He gathers wood for a fire, until the cabin is at least warm enough that they no longer see their own clouds of breath in the air, and then they wrap themselves up in whatever sheets and blankets they can find and share the supplies of bread, cheese and wine they have bought at the inn in York City before leaving, along with the brandy from his canteen.

"Cozy, is it?" he groans as he stretches his long, sore legs in front of the fire and takes a deep sip from his canteen before he reaches it over to her. "Almost like in the field."

"I've seen worse," Mary says and he thinks that there are still many things he doesn't know, about her time in the rebel camp to name but one. But first things first.

She takes a small sip of the brandy and grimaces at the taste, but he urges her to drink more. "Are you planning to make me drunk, Lt Colonel?" she mocks.
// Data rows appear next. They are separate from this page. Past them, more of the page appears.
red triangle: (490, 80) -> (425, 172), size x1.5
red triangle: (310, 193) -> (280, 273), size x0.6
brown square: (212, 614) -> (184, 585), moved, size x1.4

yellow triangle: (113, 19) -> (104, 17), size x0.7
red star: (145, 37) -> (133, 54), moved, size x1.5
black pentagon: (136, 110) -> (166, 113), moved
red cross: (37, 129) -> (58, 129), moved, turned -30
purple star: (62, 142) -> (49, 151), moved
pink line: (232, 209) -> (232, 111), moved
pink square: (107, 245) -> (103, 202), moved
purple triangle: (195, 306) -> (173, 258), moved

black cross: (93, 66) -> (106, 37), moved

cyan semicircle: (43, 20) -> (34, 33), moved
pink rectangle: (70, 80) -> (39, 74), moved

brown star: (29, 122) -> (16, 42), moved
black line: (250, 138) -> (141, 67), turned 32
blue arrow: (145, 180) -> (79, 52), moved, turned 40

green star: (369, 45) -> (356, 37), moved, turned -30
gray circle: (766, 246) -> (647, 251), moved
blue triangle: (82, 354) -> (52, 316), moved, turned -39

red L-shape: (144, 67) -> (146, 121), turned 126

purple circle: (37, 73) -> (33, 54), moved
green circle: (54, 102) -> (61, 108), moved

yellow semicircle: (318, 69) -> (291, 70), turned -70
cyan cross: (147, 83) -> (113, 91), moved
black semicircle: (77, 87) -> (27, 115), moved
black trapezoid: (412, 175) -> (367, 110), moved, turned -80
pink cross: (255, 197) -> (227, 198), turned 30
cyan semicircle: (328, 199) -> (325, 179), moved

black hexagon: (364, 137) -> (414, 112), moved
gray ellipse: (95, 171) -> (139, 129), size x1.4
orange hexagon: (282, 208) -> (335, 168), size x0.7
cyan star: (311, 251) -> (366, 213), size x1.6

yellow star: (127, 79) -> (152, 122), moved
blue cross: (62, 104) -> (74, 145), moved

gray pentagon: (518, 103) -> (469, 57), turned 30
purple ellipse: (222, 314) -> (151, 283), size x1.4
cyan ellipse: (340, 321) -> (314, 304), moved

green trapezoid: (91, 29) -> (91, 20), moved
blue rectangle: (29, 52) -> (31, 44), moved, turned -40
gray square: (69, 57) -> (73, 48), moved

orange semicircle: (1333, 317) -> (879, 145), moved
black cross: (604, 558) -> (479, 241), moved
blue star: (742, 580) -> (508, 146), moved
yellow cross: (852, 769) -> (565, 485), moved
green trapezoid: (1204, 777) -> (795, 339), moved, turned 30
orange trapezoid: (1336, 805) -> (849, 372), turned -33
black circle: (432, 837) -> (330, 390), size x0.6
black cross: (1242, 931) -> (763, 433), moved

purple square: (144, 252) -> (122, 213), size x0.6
"Only for you own good, of course," he says with wide, innocent eyes, taking up her mocking tone. "I fear the nights can get quite cold out here." As if to emphazise his words, a heavy snowfall sets in and quickly covers the windows in white.

"Ever the gentleman," Mary scoffs and he gives her a wicked little smile. "I wouldn't count on it, madam." he says in a low voice." I think I have never seen you drunk before last night and truth be told, I quite liked the effect."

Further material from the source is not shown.